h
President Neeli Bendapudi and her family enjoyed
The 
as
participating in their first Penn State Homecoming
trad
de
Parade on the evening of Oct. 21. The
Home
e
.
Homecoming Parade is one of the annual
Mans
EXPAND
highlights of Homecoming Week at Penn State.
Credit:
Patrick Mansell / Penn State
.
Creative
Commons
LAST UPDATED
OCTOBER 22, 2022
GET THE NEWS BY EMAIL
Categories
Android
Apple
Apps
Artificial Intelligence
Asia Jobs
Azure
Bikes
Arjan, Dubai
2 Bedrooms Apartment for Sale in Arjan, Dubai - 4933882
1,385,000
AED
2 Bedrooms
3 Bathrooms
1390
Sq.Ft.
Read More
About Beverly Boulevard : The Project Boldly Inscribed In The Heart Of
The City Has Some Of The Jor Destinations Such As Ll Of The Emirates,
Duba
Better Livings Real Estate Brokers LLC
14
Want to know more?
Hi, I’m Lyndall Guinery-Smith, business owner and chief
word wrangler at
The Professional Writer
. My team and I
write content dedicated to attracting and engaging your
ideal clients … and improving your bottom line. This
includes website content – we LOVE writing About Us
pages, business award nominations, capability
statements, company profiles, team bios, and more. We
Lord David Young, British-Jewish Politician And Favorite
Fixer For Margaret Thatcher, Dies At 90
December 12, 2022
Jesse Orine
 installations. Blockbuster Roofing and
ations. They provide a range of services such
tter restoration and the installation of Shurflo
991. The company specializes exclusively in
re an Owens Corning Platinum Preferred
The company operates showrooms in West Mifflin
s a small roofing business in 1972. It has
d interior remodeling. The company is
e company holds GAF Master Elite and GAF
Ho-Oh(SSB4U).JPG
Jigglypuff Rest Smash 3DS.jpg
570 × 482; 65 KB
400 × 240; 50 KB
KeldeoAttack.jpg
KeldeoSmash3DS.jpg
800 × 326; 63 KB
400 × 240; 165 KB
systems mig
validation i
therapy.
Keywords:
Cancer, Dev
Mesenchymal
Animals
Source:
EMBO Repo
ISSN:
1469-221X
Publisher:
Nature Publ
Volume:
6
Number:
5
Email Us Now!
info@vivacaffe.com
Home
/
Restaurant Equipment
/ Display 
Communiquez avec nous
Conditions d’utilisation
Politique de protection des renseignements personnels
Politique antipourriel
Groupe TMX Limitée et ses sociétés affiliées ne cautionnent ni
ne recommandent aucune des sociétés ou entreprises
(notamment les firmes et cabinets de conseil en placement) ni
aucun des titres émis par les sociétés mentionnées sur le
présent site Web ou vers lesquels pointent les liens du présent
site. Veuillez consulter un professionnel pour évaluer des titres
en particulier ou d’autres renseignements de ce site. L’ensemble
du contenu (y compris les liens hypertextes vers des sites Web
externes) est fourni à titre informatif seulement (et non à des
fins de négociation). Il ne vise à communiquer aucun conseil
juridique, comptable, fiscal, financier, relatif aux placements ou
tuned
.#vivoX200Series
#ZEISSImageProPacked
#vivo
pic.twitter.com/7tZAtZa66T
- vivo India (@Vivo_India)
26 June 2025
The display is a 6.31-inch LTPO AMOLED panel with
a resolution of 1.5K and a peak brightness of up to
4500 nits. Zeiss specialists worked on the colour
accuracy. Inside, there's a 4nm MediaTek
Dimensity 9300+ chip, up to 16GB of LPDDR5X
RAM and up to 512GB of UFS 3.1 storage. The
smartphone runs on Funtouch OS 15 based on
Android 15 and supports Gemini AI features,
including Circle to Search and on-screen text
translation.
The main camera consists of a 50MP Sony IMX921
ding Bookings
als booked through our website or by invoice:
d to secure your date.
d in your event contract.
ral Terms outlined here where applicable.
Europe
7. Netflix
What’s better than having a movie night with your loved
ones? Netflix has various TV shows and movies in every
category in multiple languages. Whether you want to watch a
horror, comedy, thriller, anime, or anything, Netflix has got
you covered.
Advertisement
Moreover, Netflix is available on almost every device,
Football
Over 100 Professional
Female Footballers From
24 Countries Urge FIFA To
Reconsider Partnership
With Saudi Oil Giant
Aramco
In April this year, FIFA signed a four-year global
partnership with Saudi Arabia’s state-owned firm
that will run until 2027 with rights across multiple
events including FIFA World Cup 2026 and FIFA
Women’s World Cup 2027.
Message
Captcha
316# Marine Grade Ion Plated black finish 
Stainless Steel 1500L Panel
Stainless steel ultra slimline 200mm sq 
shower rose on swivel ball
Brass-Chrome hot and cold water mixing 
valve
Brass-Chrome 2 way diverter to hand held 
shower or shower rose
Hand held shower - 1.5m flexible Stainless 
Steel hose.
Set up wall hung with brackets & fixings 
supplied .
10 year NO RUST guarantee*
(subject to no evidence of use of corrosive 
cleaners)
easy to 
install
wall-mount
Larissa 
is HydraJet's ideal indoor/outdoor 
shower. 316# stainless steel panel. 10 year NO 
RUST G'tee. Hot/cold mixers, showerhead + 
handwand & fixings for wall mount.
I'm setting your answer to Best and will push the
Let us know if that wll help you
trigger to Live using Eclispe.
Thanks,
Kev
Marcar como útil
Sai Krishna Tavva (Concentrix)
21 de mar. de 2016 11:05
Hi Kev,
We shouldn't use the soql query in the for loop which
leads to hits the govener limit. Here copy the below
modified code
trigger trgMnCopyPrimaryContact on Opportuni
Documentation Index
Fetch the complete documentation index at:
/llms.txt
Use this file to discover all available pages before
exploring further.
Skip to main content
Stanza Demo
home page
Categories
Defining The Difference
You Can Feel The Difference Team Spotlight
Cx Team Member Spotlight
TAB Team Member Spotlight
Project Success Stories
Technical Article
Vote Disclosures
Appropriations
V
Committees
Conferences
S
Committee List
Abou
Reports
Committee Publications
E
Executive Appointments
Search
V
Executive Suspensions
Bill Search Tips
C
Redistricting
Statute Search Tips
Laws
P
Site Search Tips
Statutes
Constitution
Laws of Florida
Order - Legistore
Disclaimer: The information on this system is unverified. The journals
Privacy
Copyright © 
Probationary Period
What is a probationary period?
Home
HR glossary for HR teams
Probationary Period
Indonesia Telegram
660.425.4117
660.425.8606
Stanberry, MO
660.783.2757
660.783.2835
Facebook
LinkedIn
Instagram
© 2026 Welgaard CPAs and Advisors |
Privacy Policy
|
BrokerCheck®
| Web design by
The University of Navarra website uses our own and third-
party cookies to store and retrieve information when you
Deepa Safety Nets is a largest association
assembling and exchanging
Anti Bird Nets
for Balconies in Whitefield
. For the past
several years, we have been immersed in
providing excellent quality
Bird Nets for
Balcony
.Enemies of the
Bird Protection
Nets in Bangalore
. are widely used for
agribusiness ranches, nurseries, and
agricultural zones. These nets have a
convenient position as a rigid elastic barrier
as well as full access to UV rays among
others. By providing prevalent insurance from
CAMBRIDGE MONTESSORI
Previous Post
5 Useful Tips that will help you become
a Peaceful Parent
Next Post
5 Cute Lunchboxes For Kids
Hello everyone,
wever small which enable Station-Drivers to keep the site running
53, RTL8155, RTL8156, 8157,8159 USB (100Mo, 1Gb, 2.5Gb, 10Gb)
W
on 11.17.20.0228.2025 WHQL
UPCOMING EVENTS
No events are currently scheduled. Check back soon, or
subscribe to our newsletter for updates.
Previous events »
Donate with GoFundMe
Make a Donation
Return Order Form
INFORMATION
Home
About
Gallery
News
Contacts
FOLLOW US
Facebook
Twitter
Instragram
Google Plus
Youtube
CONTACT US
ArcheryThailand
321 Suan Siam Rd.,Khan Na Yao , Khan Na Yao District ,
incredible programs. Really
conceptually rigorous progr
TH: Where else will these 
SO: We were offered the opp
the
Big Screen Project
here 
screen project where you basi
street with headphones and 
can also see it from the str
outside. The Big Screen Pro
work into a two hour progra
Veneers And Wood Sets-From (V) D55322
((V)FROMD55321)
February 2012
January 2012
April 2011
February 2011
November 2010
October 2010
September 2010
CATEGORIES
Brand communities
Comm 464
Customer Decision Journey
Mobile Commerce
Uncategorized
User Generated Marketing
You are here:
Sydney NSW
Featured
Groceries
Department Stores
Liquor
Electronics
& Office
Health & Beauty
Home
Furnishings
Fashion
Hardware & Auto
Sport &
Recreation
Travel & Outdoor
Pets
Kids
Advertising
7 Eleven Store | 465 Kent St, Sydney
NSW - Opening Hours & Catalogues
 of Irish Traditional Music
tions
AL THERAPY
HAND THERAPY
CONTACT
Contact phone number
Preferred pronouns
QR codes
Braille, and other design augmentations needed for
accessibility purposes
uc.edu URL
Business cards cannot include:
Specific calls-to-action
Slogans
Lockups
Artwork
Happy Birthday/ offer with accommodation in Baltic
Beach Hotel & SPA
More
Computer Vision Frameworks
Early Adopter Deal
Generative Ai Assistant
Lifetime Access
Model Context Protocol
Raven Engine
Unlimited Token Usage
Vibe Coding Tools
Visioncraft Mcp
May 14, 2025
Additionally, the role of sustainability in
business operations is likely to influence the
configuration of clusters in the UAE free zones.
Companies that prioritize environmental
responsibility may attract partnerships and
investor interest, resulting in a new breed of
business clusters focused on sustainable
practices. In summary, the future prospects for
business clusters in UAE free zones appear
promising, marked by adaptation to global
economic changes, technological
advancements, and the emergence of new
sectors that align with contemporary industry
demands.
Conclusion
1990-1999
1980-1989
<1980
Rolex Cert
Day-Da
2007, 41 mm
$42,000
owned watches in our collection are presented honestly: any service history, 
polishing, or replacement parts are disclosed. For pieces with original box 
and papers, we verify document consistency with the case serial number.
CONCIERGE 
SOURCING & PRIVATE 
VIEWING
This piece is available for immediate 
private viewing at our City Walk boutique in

══════════

# The problem
Nothing but the lines holding the word "Android" should be returned from the listing above.

# Task output
Android
Android 15 and supports Gemini AI features,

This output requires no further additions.